Dipole-Induced Rectification Across AgTS/SAM//Ga2O3/EGaIn Junctions.

Abstract

This Article describes the relationship between molecular structure, and the rectification of tunneling current, in tunneling junctions based on self-assembled monolayers (SAMs). Molecular dipoles from simple organic functional groups (amide, urea, and thiourea) were introduced into junctions with the structure AgTS/S(CH2) nR(CH2) mCH3//Ga2O3/EGaIn. Here, R is an n-alkyl fragment (-CH2-)2 or 3, an amide group (either -CONH- or -NHCO-), a urea group (-NHCONH-), or a thiourea group (-NHCSNH-). The amide, urea, or thiourea groups introduce a localized electric dipole moment into the SAM and change the polarizability of that section of the SAM, but do not produce large, electronically delocalized groups or change other aspects of the tunneling barrier. This local change in electronic properties correlates with a statistically significant, but not large, rectification of current ( r+) at ±1.0 V (up to r+ ≈ 20).
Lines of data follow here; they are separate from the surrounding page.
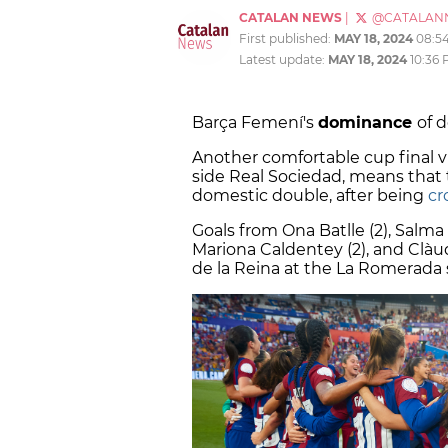
CATALAN NEWS
|
@CATALAN
First published:
MAY 18, 2024
08:5
Latest update:
MAY 18, 2024
10:36
Barça Femení's
dominance
of 
Another comfortable cup final vi
side Real Sociedad, means that
domestic double, after being
cr
Goals from Ona Batlle (2), Salma
Mariona Caldentey (2), and Clàu
de la Reina at the La Romerada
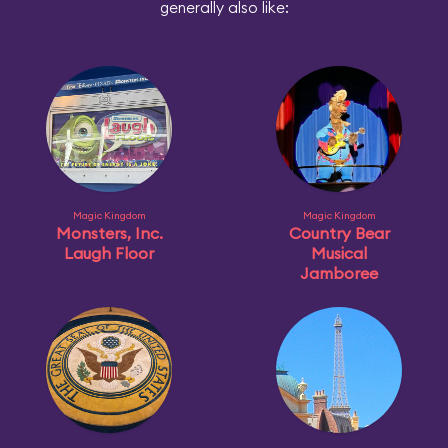
generally also like:
Magic Kingdom
Magic Kingdom
Monsters, Inc.
Country Bear
Laugh Floor
Musical
Jamboree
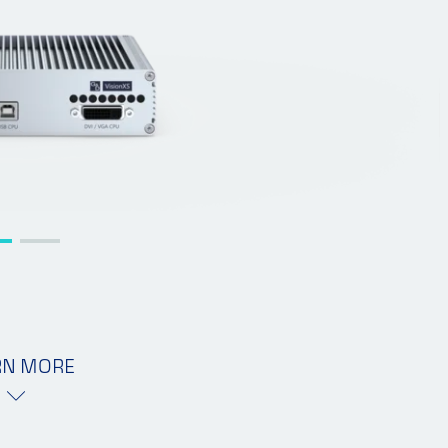
RN MORE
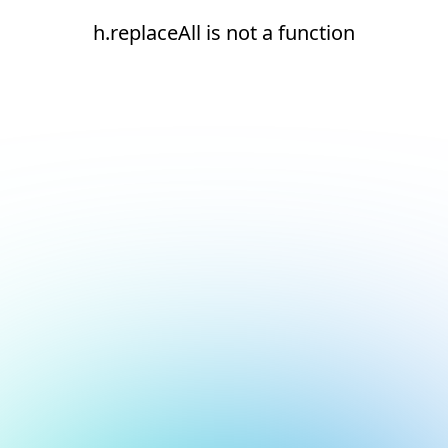
h.replaceAll is not a function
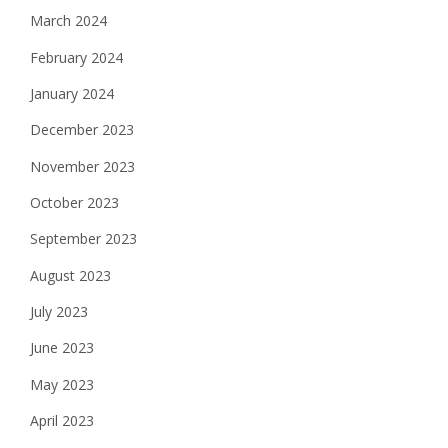
March 2024
February 2024
January 2024
December 2023
November 2023
October 2023
September 2023
August 2023
July 2023
June 2023
May 2023
April 2023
The results of this work demonstrate that the simplest form of rectification of current at ±1.0 V, in EGaIn junctions, is an interfacial effect, and is caused by a change in the work function of the SAM-modified silver electrode due to the proximity of the dipole associated with the amide (or related) group, and not to a change in the width or mean height of the tunneling barrier.